Abstract Glioblastoma is an aggressive tumor for which median survival remains 14-18 months despite aggressive standard of care. Cellular immunotherapy approaches have recently shown promise. Homologous antigenic loading is an ex-vivo technique that leverages p38MAPK and mTORC1 signaling cascades to initiate powerful cDC1-like skewing in monocyte-derived dendritic cells, leading to downstream induction of tissue-infiltrating, cytolytic effector memory T-cells. This open-label phase I clinical trial evaluated the autologous dendritic cell vaccine DOC1021 prepared through homologous antigenic loading and administered bilaterally near the deep cervical lymph nodes. Three courses of vaccine were administered every 2 weeks after completion of chemoradiation, adjuvanted concurrently with six weeks of weekly type I interferon. Four dose levels from 3.5x106 to 3.6x107 total vaccine cells were tested. Tumor progression prior to vaccination was not an exclusion criterion. Sixteen newly diagnosed IDH-WT patients completed treatment, median age 63 years and 94% MGMTp unmethylated.
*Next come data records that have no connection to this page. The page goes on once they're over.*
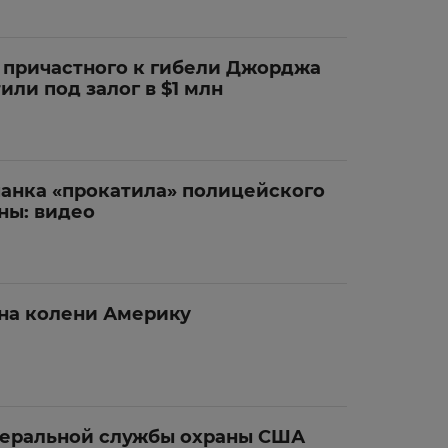
 причастного к гибели Джорджа
или под залог в $1 млн
чанка «прокатила» полицейского
ны: видео
 на колени Америку
еральной службы охраны США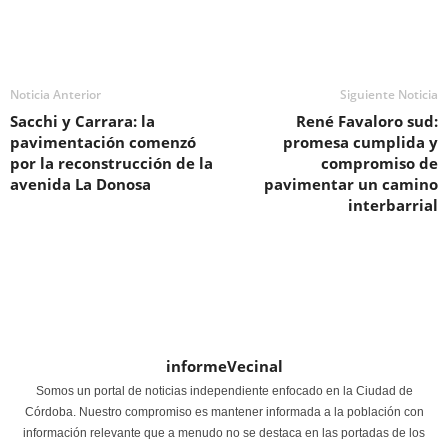
Noticia Anterior
Siguiente Noticia
Sacchi y Carrara: la
René Favaloro sud:
pavimentación comenzó
promesa cumplida y
por la reconstrucción de la
compromiso de
avenida La Donosa
pavimentar un camino
interbarrial
informeVecinal
Somos un portal de noticias independiente enfocado en la Ciudad de
Córdoba. Nuestro compromiso es mantener informada a la población con
información relevante que a menudo no se destaca en las portadas de los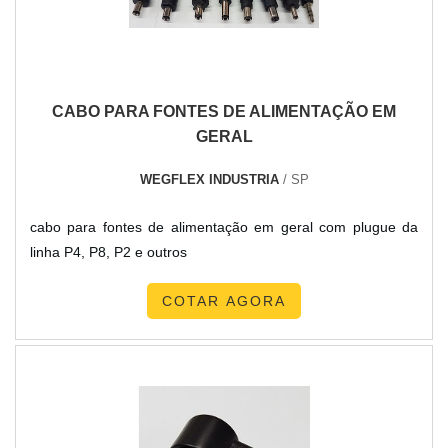
uma empresa de manutenção de transformadores com
de uma empresa comprometida com seus serviços e que
ótima qualidade.Há muitas maneiras eficientes de uma
preza pela segurança, conquistas adquiridas porque investiu
organização demonstrar competência, excelência e
em uma estrutura que hoje conta com escritório de alta
destaque em sua área de atuação. A TBR Transformadores
qualidade onde são realizadas as atividades e equipamentos
CABO PARA FONTES DE ALIMENTAÇÃO EM
se mostra referência por ter: Soluções para transformadores
de última geração.Tudo isso, somado a uma equipe
GERAL
isoladores e autotransformadores de baixa tensão;
multidisciplinar de consultores associados e colaboradores
Atendimento de forma personalizada para cada cliente;
eficientes, comprova sua essência de trazer o melhor para
WEGFLEX INDUSTRIA
/ SP
Profissionais com vasta experiência na área de atuação.Sem
todos os clientes.
perder o foco em empresa de manutenção de
cabo para fontes de alimentação em geral com plugue da
transformadores, deve-se descartar companhias que não
linha P4, P8, P2 e outros
tenham produtos e serviços com ótima qualidade e
assertividade, detalhes primordiais que são deixados de lado
COTAR AGORA
por muitas companhias que não focam na fidelização do
cliente.Esses e outros motivos são a razão pela qual a TBR
Transformadores é altamente qualificada quando falamos do
segmento de fabricação de transformadores. A empresa
foca na satisfação da venda à entrega final, com foco total
na qualidade.GARANTIA DE QUALIDADE COMPROVADANa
The most common related AEs were grade 1 injection-site reactions and grade 1-3 fatigue and urticaria. No DLTs were observed. Immunohistochemistry of tumors derived from early post-vaccination second resections showed enhanced CD8+ T-cell infiltration and pathologic findings consistent with residual rather than relapsed GBM in 2/3 patients. Analysis of post-vaccination PBMC in dose level cohorts 2-4 indicated expansion of both CD4+ (13/13) and CD8+ (11/13) central memory T-cell compartments (p<0.002 and p<0.05, respectively) as well as expansion of CD8+CD127+ T-cells (12/13; p<0.001). Among three patients for whom tissue was obtained pre- and post-vaccination, clinical outcomes correlated with Visium spatial transcriptomic analysis. Median survival for the MGMTp unmethylated cohort (n=15) has not yet been reached but is statistically greater (p<0.05) than that of matched historic controls. The results indicate that DOC1021 is safe, can be effectively integrated within existing standards of care and is potentially efficacious in a challenging patient population.